RIP Hilly Kristal
So, Hilly Kristal passed away yesterday. He outlasted his former business, legendary punk venue CBGBs by less than a year. I can't help but think that trying to keep it going was a big factor in his demise, although 75 is a pretty good innings, especially by the standards of punk rock survivors.
Kristal led a series of increasingly desperate rearguard actions against the club's eviction from its building. It was at one of these, a benefit featuring the Willowz and Ted Leo, that I first experienced the venue. Indeed it was just this morning that I was listening to the Willowz and reflecting that it was only during these last-gasp performances that he regained his knack for booking exciting bands.
I've hated on the venue before, and it would be grossly uncharitable for me to rehash these arguments at this moment. Still, it's worth reflecting again on the sentimentality and love that the venue, indeed the whole late seventies punk scene in New York engendered.
I don't quite know why this is, since by the time I moved to the city its music cognoscenti had become remarkably indifferent to the loss of music venues. I suspect that CBGBs, and punk music in general, exploited a time when cultural bottlenecks in the city were the most pronounced that they ever had been.
This isn't quite true, since CBGB was not the only game in town. Max Kansas City, now occupied by my office's nearest deli, was another stallwart.
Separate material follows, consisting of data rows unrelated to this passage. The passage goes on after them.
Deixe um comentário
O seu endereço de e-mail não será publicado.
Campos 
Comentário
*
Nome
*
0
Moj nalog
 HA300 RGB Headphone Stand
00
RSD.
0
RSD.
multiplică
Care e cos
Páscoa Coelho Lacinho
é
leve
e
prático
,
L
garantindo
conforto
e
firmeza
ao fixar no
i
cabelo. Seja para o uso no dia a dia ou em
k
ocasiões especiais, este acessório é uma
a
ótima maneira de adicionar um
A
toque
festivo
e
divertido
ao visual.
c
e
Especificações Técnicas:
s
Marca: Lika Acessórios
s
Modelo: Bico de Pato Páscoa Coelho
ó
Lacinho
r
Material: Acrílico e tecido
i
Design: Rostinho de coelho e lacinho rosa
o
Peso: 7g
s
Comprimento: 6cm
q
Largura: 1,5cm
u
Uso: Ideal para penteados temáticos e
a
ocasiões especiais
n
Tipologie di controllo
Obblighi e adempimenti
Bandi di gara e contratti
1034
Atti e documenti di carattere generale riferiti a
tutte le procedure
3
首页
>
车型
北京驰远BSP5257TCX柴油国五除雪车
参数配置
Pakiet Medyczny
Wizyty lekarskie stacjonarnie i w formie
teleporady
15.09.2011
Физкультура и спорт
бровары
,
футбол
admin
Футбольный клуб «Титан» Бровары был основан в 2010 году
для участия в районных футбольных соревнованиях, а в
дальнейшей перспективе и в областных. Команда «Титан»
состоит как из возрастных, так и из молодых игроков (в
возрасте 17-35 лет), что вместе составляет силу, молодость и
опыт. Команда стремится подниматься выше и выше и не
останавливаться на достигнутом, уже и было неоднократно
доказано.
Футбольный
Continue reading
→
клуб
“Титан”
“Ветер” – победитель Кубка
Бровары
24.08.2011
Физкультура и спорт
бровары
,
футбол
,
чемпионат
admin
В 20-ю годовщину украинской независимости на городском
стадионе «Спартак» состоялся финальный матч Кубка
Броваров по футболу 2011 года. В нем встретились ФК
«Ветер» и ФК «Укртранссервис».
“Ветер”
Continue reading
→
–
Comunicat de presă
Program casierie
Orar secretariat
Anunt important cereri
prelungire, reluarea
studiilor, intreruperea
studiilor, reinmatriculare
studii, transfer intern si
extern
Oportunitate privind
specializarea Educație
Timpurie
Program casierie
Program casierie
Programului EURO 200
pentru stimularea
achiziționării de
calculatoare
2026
But Kristal seemed to take more risks, which suggests that finding shitey venues to play unpolished music was much harder then than it is now.
In a city where bands had an ever-expanding suite of options, it became harder for CBGBs to maintain a grip on the most exciting ones. Which meant that it became more of a home for fringe genres (hardcore, metal). Still, and I need to stress this right now, it made it possible for the US to hold its head high in underground music again, and that's worth almost anything.
[UPDATE: the Voice is reprinting Lenny Kaye's elegy for CBGB. It's reasonably close to my own sentiments, although I offer that not as recommendation. The article is just very good.]